Thursday, December 11, 2008

Three Thirty Three!

This has been the year of the machine! Starting last December with the DaVinci robotic surgery system, I have met lots of very cool high tech machines. Today it was the Oldelft Simulix-MC ... one part of a system to figure out where to aim the radioactive beam that will presumably kill off that little colony of cancer cells left over after last year's surgery.

I was positioned on that table in the bottom left of the picture. A bean bag chair like device was placed under my legs.... legs are kind of nestled into place, and then a vacuum pump draws all the air from the bean bag, leaving a very sturdy mold that will allow them to place my lower half in exactly the same position for each of the 35 treatments. Unlike a lot of medical stuff these days, when I'm done, they can let the air back into the bag, and use it over again to help save someone else!

The table then rises and rotates into position with me in between the upper and lower arms in the center of the picture. The head above is an x-ray machine, and the black and white box below is the receiver/plate holder. If you look to the far left, a vertical white box with a small red window near the top puts out a laser beam that strikes my right side just above the hip... another laser beam from the opposite corner of the room, targets my left hip, and one above lights up a spot on my stomach. Jill, the technician, gives me three small tattoos at the spots where the laser beams hit. The combination of these marks, and the leg mold, will align me properly every time!

Several X-rays are then taken, and later in the day, I am carefully aligned in a CAT scan machine at another hospital in town for corresponding CAT scan images. Highland hospital's CAT scan machine was out of order today. Lucille has brought along my leg mold!

Over the next few days, with the help of computers, the CAT scan and the x-rays, will be used to create a program that will precisely target my cancer. Starting in about 10 days, 35 radiation treatments will damage all the cells in a very carefully mapped and confined neighborhood. Healthy cells will recover over the weekend breaks, and after the treatments. Cancer cells, with their rapid growth and reproduction, will not be able to recover so well, and will end up in pretty bad shape, unable to continue their process.

A strange process of killing off part of me so that the rest of me can go on enjoying this fabulously wonderful life with which I have been blessed!

Thank you to Dr. Liu, Jill, Lucille, and to the folks at Strong Hospital willing to cover for the broken CAT scan machine at Highland.

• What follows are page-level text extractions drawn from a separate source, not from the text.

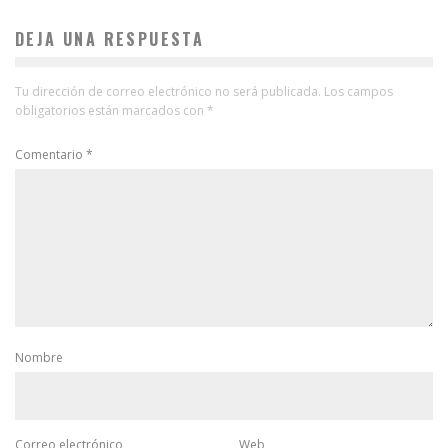
DEJA UNA RESPUESTA
Tu dirección de correo electrónico no será publicada.
Los campos
obligatorios están marcados con
*
Comentario
*
Nombre
Correo electrónico
Web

The title???? My 333rd post!

2 comments:

Sequana said...

What an interesting post! Thx so much for the explanation.

I made myself smile a little tho. My sister has a head and neck cancer. When she had her radiation treatment, they made a mask of her face to mark the spot.

Today I thot of a bean-bag to do that. When they pulled out the air for the permanent mask, she would have suffocated by then. *small laff*.....I guess I have a weired sense of humor, eh?

The Daily Rant said...

Very interesting, I agree. Thinking of you also as you go through your treatments, etc.